Stored data entries
• • • • • • •
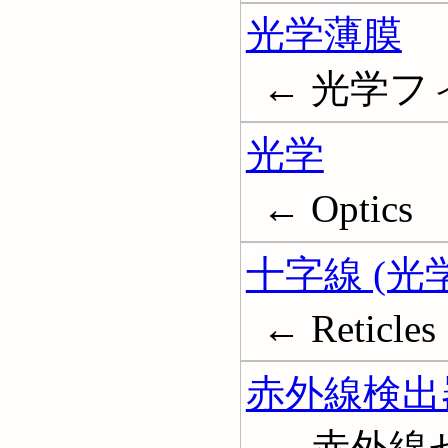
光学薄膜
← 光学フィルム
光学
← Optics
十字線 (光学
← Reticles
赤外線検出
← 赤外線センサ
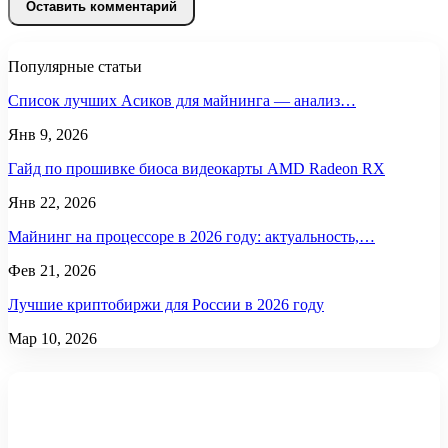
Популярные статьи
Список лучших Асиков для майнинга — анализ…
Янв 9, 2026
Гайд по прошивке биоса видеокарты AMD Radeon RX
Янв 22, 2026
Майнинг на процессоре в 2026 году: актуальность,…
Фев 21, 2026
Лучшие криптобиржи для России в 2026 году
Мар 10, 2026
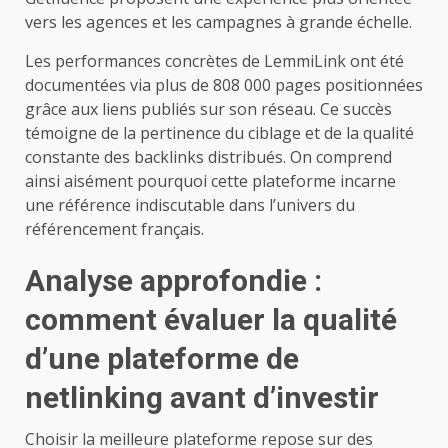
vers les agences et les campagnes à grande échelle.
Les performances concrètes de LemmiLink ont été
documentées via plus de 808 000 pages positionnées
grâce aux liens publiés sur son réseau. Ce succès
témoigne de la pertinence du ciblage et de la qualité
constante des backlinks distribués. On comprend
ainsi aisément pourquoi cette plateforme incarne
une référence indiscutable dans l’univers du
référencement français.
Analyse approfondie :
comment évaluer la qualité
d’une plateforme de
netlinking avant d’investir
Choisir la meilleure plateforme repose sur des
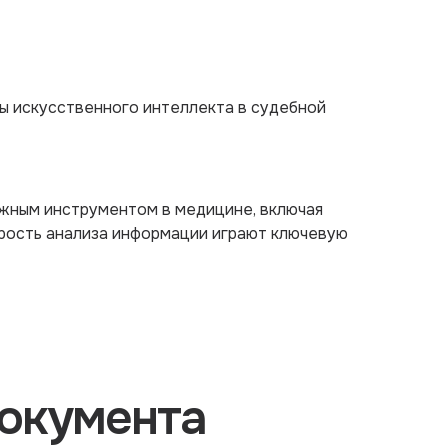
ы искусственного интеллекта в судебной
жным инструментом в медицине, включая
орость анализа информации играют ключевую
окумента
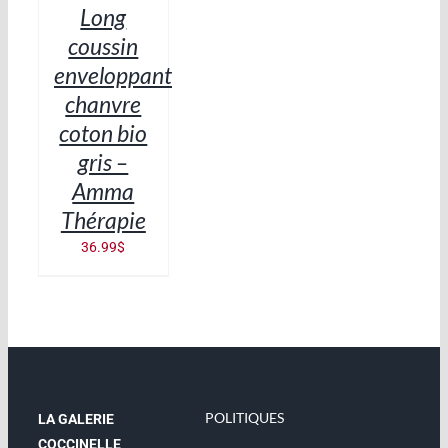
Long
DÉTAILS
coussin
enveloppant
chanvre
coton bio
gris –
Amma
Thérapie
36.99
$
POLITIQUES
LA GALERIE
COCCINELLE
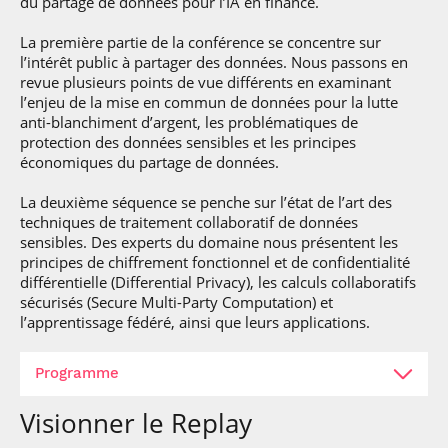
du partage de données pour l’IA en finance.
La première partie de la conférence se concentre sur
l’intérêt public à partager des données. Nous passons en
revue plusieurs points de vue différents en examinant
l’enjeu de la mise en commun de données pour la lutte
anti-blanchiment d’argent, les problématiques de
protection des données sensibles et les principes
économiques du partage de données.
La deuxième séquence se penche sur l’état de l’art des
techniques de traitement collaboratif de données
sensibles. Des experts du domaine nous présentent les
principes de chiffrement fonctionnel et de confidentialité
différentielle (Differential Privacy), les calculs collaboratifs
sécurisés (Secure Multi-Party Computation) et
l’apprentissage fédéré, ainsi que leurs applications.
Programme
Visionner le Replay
• • • • • • •
WHAT NEEDS TO BE DONE: Output every line of the records above unchanged, and keep the pictures out.

TASK OUTPUT:
光学薄膜
← 光学フィルム
光学
← Optics
十字線 (光学
← Reticles
赤外線検出
← 赤外線センサ
Популярные статьи
Список лучших Асиков для майнинга — анализ…
Янв 9, 2026
Гайд по прошивке биоса видеокарты AMD Radeon RX
Янв 22, 2026
Майнинг на процессоре в 2026 году: актуальность,…
Фев 21, 2026
Лучшие криптобиржи для России в 2026 году
Мар 10, 2026
vers les agences et les campagnes à grande échelle.
Les performances concrètes de LemmiLink ont été
documentées via plus de 808 000 pages positionnées
grâce aux liens publiés sur son réseau. Ce succès
témoigne de la pertinence du ciblage et de la qualité
constante des backlinks distribués. On comprend
ainsi aisément pourquoi cette plateforme incarne
une référence indiscutable dans l’univers du
référencement français.
Analyse approfondie :
comment évaluer la qualité
d’une plateforme de
netlinking avant d’investir
Choisir la meilleure plateforme repose sur des
ы искусственного интеллекта в судебной
жным инструментом в медицине, включая
орость анализа информации играют ключевую
окумента
Long
DÉTAILS
coussin
enveloppant
chanvre
coton bio
gris –
Amma
Thérapie
36.99
$
POLITIQUES
LA GALERIE
COCCINELLE
du partage de données pour l’IA en finance.
La première partie de la conférence se concentre sur
l’intérêt public à partager des données. Nous passons en
revue plusieurs points de vue différents en examinant
l’enjeu de la mise en commun de données pour la lutte
anti-blanchiment d’argent, les problématiques de
protection des données sensibles et les principes
économiques du partage de données.
La deuxième séquence se penche sur l’état de l’art des
techniques de traitement collaboratif de données
sensibles. Des experts du domaine nous présentent les
principes de chiffrement fonctionnel et de confidentialité
différentielle (Differential Privacy), les calculs collaboratifs
sécurisés (Secure Multi-Party Computation) et
l’apprentissage fédéré, ainsi que leurs applications.
Programme
Visionner le Replay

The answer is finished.